Louise was a fixer; she didn’t throw up her hands when confronted with a problem, she took charge. She got to work on her grandmother’s ancient sewing machine and made a hooded cloak out of mosquito netting. She had decided to replant the back garden, the half acre of land her mother and great-aunt Hannah had always told her was of no use. They’d always insisted that whatever was planted there would grow into the opposite of what anyone expected, almost as if the earth had a mind of its own. But the old garden was on higher ground, and the blackflies weren’t as plentiful there, so Louise decided she would find out for herself.
She was the closest blood relative to the town’s founding families, related on her mother’s side to Hallie Brady, as well as to the Partridges, who had also been among the first settlers. There were still plenty of Partridges around. Louise’s own father had been a long-lost Partridge cousin, one of the ones who’d gone off to California, probably driven off in the first weeks of spring, unable to think straight because of all those flies buzzing around. Louise’s father had come back east to go to Harvard and had fallen in love with her mother. He’d died when Louise was ten, and not long after, her beloved aunt Hannah passed on. Their Thanksgiving dinners, at which the traditional Brady Indian pudding was always served, had shrunk from four to three, and then there was only Louise and her mother, Kate. Now, when next November rolled around, Louise would be eating Indian pudding alone. She’d been practicing the recipe—cornmeal, milk, molasses—and had scalded it every time. Fixing the pudding made her miss her mother, who had died far too young, and she wished she had paid more attention to details. While she was growing up there were times when she would glance out her window at night to spy her mother out in the garden amid the green shadows. Louise had never even asked her why she was out there at such a late hour.
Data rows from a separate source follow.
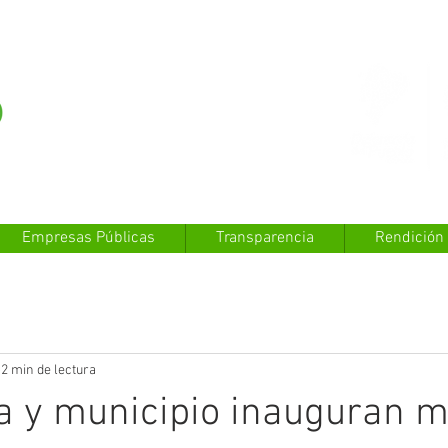
Empresas Públicas
Transparencia
Rendición
2 min de lectura
a y municipio inauguran 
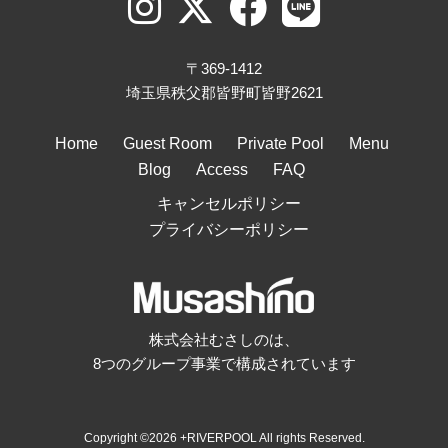
〒369-1412
埼玉県秩父郡皆野町皆野2621
Home
Guest Room
Private Pool
Menu
Blog
Access
FAQ
キャンセルポリシー
プライバシーポリシー
株式会社むさしのは、
8つのグループ事業で構成されています
Copyright ©2026 +RIVERPOOL All rights Reserved.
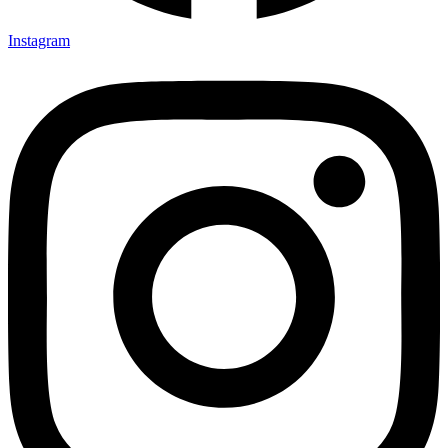
Instagram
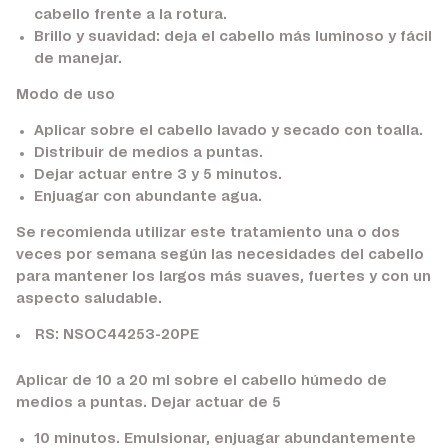
cabello frente a la rotura.
Brillo y suavidad:
deja el cabello más luminoso y fácil
de manejar.
Modo de uso
Aplicar sobre el cabello lavado y secado con toalla.
Distribuir de medios a puntas.
Dejar actuar entre 3 y 5 minutos.
Enjuagar con abundante agua.
Se recomienda utilizar este tratamiento una o dos
veces por semana según las necesidades del cabello
para mantener los largos más suaves, fuertes y con un
aspecto saludable.
RS: NSOC44253-20PE
Aplicar de 10 a 20 ml sobre el cabello húmedo de
medios a puntas. Dejar actuar de 5
10 minutos. Emulsionar, enjuagar abundantemente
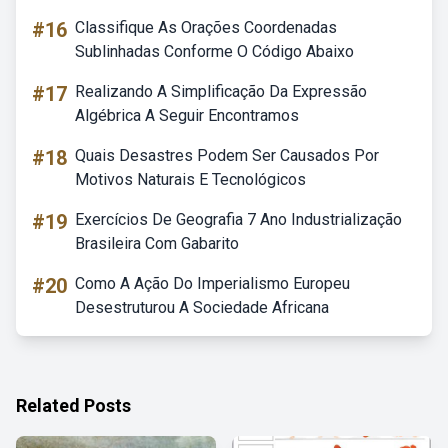
#16
Classifique As Orações Coordenadas
Sublinhadas Conforme O Código Abaixo
#17
Realizando A Simplificação Da Expressão
Algébrica A Seguir Encontramos
#18
Quais Desastres Podem Ser Causados Por
Motivos Naturais E Tecnológicos
#19
Exercícios De Geografia 7 Ano Industrialização
Brasileira Com Gabarito
#20
Como A Ação Do Imperialismo Europeu
Desestruturou A Sociedade Africana
Related Posts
Louise had inherited the Brady house, the oldest in town. If she hadn’t been her mother’s sole beneficiary, she might have gone back to Cambridge and finished her classes. She’d been studying biology and had even considered med school, but after her mother’s long illness, a ferocious battle with bone cancer, she never wanted to enter a hospital again. Her mother had been delusional at the end. She insisted she was in the wrong life, that someone from her other, truer life came to sit beside her late at night when the hospital corridors were empty and yellow light spilled across the parking lot.
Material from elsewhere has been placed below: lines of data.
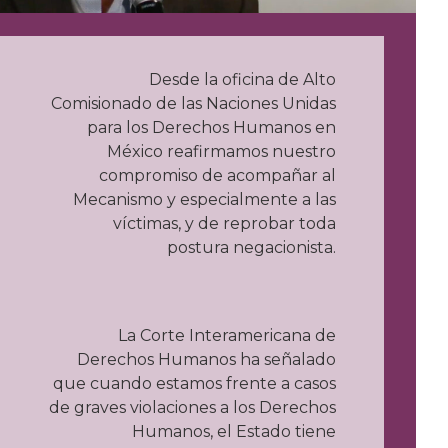
Desde la oficina de Alto
Comisionado de las Naciones Unidas
para los Derechos Humanos en
México reafirmamos nuestro
compromiso de acompañar al
Mecanismo y especialmente a las
víctimas, y de reprobar toda
postura negacionista.
La Corte Interamericana de
Derechos Humanos ha señalado
que cuando estamos frente a casos
de graves violaciones a los Derechos
Humanos, el Estado tiene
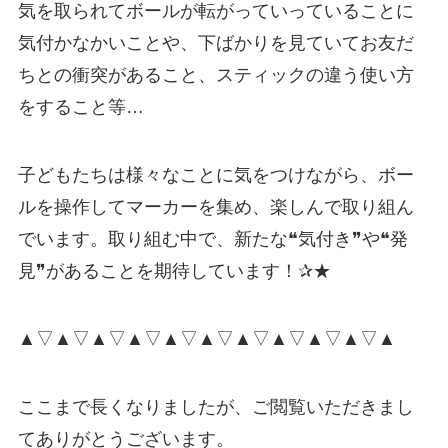
気を取られてボールが転がっていっていることに
気付かなかいことや、下ばかりを見ていてお友だ
ちとの衝突があること、スティックの違う使い方
をすること等…
子どもたちは様々なことに気をつけながら、ボー
ルを操作してマーカーを集め、楽しんで取り組ん
でいます。取り組む中で、新たな❝気付き❞や❝発
見❞があることを期待しています！✰★
▲▽▲▽▲▽▲▽▲▽▲▽▲▽▲▽▲▽▲▽▲
ここまで長くなりましたが、ご閲覧いただきまし
てありがとうございます。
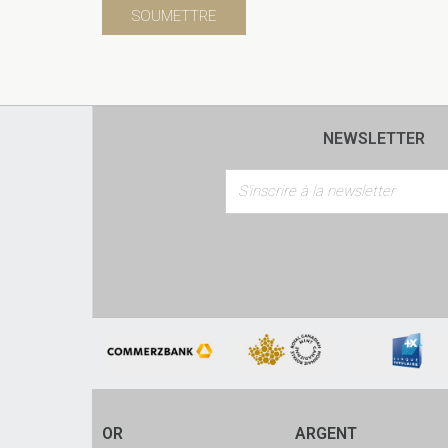
NEWSLETTER
OR
ARGENT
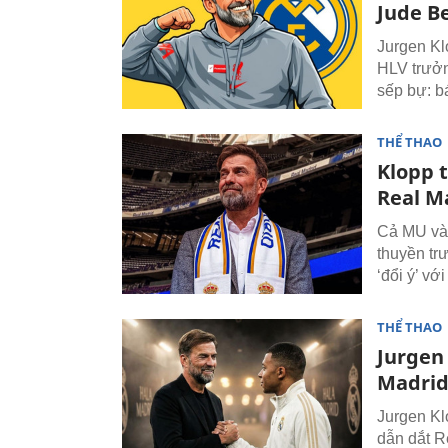
Jude B
Jurgen Kl
HLV trưởn
sếp bự: b
THỂ THAO
Klopp t
Real M
Cả MU và 
thuyền tr
‘đổi ý’ vớ
THỂ THAO
Jurgen 
Madri
Jurgen Kl
dẫn dắt R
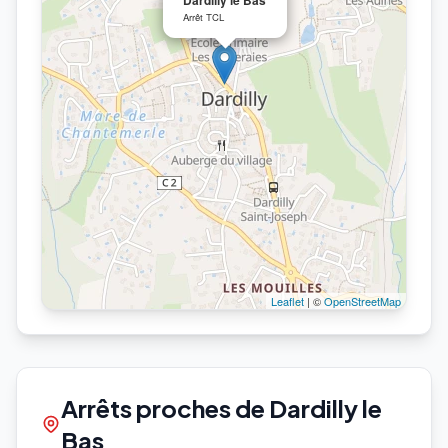
Dardilly le Bas
Arrêt TCL
Leaflet
| ©
OpenStreetMap
Arrêts proches de Dardilly le
Bas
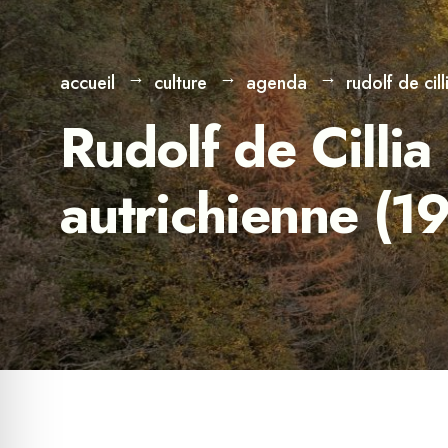
accueil
culture
agenda
rudolf de cil
Rudolf de Cillia 
autrichienne (1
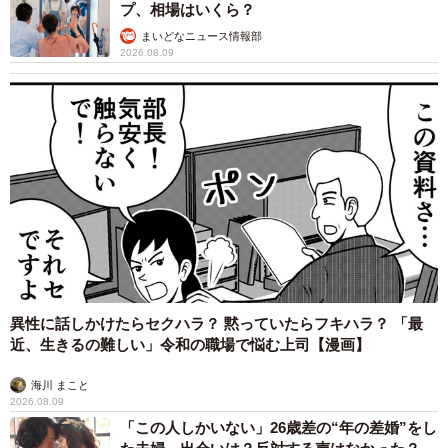
プ、相場はいくら？
まいどなニュース情報部
2026.08.09
異性に話しかけたらセクハラ？ 黙っていたらフキハラ？ 「最
近、生きるの難しい」令和の職場で悩む上司【漫画】
海川 まこと
2026.08.09
「この人しかいない」26歳差の“年の差婚”をし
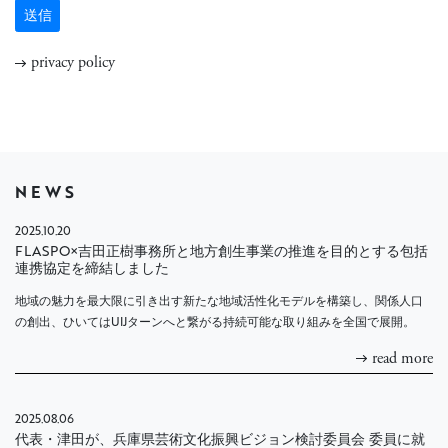
privacy policy
NEWS
2025.10.20
FLASPO×吉田正樹事務所と地方創生事業の推進を目的とする包括
連携協定を締結しました
地域の魅力を最大限に引き出す新たな地域活性化モデルを構築し、関係人口
の創出、ひいてはUIJターンへと繋がる持続可能な取り組みを全国で展開。
read more
2025.08.06
代表・津田が、兵庫県芸術文化振興ビジョン検討委員会 委員に就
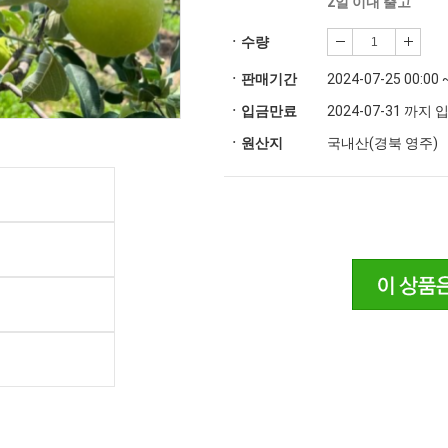
2일 이내 출고
ㆍ수량
ㆍ판매기간
2024-07-25 00:00 
ㆍ입금만료
2024-07-31 까지
ㆍ원산지
국내산(경북 영주)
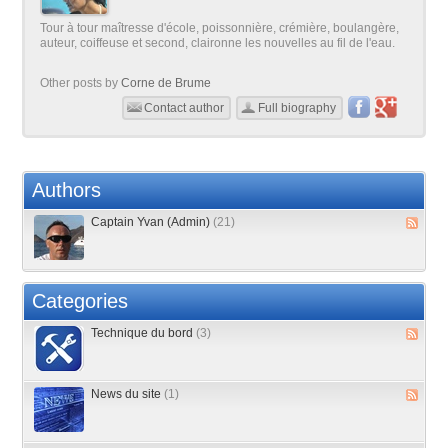
Tour à tour maîtresse d'école, poissonnière, crémière, boulangère,
auteur, coiffeuse et second, claironne les nouvelles au fil de l'eau.
Other posts by
Corne de Brume
Contact author
Full biography
Authors
Captain Yvan (Admin)
(21)
Categories
Technique du bord
(3)
News du site
(1)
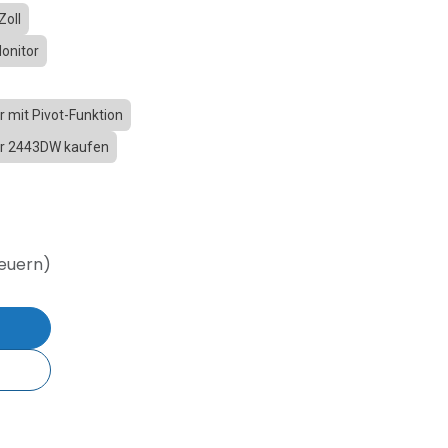
oll
onitor
 mit Pivot-Funktion
r 2443DW kaufen
teuern)
b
“I’m the one who’s here for you,” Louise would say then, taking her mother’s frail hand. “It’s just me.”
“Oh, I know,” her mother would murmur. “That’s why I love you so.”
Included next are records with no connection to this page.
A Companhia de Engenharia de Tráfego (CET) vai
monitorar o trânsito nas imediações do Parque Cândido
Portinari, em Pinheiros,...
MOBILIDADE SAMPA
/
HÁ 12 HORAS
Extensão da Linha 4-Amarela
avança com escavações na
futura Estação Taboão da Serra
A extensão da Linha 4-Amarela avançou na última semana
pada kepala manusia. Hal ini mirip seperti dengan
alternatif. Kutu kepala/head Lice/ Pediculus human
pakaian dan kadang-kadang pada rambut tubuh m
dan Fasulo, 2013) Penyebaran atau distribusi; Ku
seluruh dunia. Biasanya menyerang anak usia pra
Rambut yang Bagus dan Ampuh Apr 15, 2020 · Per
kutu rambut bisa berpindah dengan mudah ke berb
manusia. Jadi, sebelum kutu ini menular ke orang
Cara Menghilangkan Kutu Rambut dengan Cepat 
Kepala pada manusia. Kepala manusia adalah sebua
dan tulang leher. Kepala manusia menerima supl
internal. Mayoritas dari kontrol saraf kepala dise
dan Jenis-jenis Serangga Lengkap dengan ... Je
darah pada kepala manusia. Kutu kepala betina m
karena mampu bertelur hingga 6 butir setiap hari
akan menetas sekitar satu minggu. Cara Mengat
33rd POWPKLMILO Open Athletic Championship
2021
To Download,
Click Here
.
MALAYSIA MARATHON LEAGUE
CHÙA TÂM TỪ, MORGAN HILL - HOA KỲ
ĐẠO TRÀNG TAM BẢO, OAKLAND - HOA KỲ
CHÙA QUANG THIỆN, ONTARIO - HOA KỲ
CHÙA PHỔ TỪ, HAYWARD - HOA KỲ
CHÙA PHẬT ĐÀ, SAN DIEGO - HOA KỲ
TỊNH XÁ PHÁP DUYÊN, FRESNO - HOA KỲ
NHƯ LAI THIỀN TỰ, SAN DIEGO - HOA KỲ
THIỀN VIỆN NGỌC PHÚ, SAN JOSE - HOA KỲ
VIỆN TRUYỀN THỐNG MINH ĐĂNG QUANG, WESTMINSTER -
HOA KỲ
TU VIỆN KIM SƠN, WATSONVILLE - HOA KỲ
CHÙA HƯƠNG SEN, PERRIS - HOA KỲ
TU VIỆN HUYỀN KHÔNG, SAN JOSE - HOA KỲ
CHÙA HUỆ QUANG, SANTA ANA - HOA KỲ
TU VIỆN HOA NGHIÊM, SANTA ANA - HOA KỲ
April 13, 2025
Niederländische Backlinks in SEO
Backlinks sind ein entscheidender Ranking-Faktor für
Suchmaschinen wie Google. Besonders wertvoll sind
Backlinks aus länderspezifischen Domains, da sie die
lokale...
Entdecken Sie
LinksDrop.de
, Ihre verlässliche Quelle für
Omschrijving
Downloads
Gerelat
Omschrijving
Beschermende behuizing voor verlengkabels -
Love had never been discussed before. Louise’s mother had tended to be undemonstrative, and hearing her speak so tenderly of love made tears well up in Louise’s eyes. Now that her mother was gone, Louise always stepped down hard on the gas when she passed the Blackwell Community Hospital. She had the feeling that if she didn’t, she’d be trapped. She’d never get away.
Louise planned to leave town as soon as she came up with a plan. Until then, she had nothing but time on her hands. The house was far too big for one person. The original structure had been added on to in a crazy quilt of rooms over the years. There were rooms where you least expected them—under the staircase, off the breezeway, through a crawl space into the eaves of the roof. There was a shed out back that had been a house at one time, rented out to schoolteachers, and was now home to shovels and peat moss. People in town said the big house had a buried history, just as they swore that Johnny Appleseed himself had planted the twisted old tree out in Band’s Meadow—a local variety known as the Blackwell Look-No-Further, perfect for cider and pies. In the old days people had called this apple tree the Tree of Life and had insisted that the town of Blackwell would last as long as the tree did. There were still several cuttings, now grown into tall trees, all over town. They were extras, just in case the original should suffer from blight or be struck by lightning. No one in Blackwell was taking any chances.